While his ability is not in doubt, it’s fair to say Omar Abdulrahman didn’t perform when it came to the crunch clashes this year. (AFP)
LONDON: Football divides opinions as smoothly as an Omar Abdulrahman pass splits defenses. Player of the Year/Season awards are especially adept at provoking debate, which is one reason why they are so much fun.
The Asian Football Confederation (AFC) prize is a prime example. Abdulrahman, the United Arab Emirates playmaker, is the current holder of the title. A year on, he is back on the three-man shortlist for the 2017 award along with Omar Khribin of Al-Hilal and Syria (pictured right), and Wu Lei of China and Shanghai SIPG.
He should not be there on the back of his performances this year.
Abdulrahman can lay claim to being the most talented player in the whole continent. There is no need to go over the reasons why again. More has been written about the Al-Ain man than any other Asian player in history who has never played outside Asia.
Just because he is the most talented — or is widely regarded as such — does not mean that he is always the top dog in any given year. The Beatles are regarded by many as the best band in history but still burped out Yellow Submarine and Ob-La-Di, Ob-La-Da. George Lucas made Star Wars but was also responsible for The Phantom Menace.
Abdulrahman has never reached such lows, but 2017 has not been a vintage year for the player. It could have, should have, been his best ever, but in the end it was merely good rather than great.
His club form has been somewhere in between. Al-Ain had a relatively disappointing 2016-17 season by their own high standards, finishing fourth.
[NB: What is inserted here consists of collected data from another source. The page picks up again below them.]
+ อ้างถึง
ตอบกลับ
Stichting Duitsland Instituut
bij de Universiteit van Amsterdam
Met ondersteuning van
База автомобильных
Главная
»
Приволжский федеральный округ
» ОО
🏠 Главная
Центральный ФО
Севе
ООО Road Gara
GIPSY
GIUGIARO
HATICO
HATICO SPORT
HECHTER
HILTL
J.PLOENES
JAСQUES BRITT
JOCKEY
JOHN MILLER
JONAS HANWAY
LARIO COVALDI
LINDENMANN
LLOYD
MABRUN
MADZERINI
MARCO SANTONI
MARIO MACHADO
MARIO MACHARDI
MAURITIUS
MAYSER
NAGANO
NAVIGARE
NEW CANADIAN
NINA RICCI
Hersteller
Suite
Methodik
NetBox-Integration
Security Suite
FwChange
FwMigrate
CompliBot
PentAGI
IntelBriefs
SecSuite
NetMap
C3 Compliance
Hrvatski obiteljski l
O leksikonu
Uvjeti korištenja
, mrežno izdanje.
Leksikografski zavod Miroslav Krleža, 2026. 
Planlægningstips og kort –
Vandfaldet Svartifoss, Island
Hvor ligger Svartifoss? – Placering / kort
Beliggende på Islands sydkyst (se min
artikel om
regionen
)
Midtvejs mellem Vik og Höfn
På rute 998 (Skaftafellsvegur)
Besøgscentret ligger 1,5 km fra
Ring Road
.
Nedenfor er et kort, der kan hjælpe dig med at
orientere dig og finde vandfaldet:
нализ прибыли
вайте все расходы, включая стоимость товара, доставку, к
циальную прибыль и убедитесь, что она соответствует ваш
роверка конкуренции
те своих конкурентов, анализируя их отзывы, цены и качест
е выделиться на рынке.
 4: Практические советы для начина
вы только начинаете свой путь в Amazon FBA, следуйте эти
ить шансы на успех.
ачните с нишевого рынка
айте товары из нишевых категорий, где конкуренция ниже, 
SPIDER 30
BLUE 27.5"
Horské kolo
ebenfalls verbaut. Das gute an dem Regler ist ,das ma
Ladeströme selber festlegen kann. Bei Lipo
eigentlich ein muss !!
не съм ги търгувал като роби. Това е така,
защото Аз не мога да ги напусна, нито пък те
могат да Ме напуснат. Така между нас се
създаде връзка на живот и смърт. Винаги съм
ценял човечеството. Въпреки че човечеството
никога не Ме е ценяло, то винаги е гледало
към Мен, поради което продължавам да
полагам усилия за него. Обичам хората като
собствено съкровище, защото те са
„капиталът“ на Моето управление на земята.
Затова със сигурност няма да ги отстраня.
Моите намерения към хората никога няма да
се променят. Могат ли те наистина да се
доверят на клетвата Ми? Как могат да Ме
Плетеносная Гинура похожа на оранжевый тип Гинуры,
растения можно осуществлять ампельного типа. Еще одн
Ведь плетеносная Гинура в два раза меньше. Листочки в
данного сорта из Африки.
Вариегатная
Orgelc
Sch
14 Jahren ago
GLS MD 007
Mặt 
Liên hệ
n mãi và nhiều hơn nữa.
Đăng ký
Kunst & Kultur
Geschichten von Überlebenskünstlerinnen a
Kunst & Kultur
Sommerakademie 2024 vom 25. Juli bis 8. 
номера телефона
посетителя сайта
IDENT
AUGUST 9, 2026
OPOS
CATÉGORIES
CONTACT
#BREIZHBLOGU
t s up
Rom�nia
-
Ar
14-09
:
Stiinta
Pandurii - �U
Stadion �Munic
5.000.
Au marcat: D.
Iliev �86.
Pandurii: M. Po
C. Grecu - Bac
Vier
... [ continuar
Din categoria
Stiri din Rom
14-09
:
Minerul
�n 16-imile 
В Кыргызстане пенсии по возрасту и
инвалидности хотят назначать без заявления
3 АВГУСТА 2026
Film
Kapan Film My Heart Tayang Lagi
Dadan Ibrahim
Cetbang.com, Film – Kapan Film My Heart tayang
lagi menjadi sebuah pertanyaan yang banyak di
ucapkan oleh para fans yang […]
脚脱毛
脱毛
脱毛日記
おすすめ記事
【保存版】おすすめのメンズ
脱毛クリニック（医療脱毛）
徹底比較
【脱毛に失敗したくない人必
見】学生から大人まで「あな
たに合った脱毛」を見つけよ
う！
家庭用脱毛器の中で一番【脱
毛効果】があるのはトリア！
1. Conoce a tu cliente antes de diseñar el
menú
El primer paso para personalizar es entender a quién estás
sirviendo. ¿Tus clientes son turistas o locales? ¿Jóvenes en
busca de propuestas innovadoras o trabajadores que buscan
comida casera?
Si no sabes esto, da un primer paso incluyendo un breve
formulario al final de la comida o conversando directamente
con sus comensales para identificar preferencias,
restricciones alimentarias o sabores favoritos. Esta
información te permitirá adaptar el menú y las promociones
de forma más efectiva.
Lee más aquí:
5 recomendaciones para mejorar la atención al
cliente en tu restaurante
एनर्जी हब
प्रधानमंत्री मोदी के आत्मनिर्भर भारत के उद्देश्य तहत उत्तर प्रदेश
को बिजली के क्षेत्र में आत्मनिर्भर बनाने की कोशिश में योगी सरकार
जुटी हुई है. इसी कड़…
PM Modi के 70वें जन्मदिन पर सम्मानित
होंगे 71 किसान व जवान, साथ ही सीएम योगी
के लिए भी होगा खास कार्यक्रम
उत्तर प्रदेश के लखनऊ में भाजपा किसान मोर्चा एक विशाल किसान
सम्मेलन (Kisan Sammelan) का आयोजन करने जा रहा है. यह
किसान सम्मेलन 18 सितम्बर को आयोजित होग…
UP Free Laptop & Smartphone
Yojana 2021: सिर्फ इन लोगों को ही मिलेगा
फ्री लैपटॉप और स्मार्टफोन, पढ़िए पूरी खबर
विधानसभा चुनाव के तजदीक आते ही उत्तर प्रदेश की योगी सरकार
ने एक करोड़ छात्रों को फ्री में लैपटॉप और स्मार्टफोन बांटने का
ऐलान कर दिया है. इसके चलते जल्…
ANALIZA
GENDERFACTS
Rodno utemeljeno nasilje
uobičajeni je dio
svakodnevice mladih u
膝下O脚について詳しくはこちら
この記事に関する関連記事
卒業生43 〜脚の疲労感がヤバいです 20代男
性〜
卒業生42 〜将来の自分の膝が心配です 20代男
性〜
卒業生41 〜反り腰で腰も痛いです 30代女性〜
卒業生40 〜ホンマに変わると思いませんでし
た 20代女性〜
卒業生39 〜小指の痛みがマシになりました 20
In the 2017 AFC Champions League, the 26-year-old was one of the standouts playing a major part of the drive to the last eight. That is where the run ended however. For a club like Al-Ain, the last eight is the minimum of continental targets. Losing 3-0 to Al-Hilal was a major disappointment, and in the second leg the Riyadh-born creator was second best to the Saudi midfielders on display. 
The path to Bangkok,  where this year’s award will be presented at the end of November, runs alongside the road to Russia. The man known as “Amoory” was not at his best this year during qualification for the World Cup, even if something similar could be said for the UAE team in general. The Whites started the third and crucial round very well with a 2-1 win over Japan in Saitama in September 2016. By the end of last year, UAE were sitting in a decent position with nine points from their first five games.
The next five, all played this year, brought just four points. In March, there were two games that were always going to give the team a major shove toward Moscow or ensure that dreams of a busy summer were all but dashed.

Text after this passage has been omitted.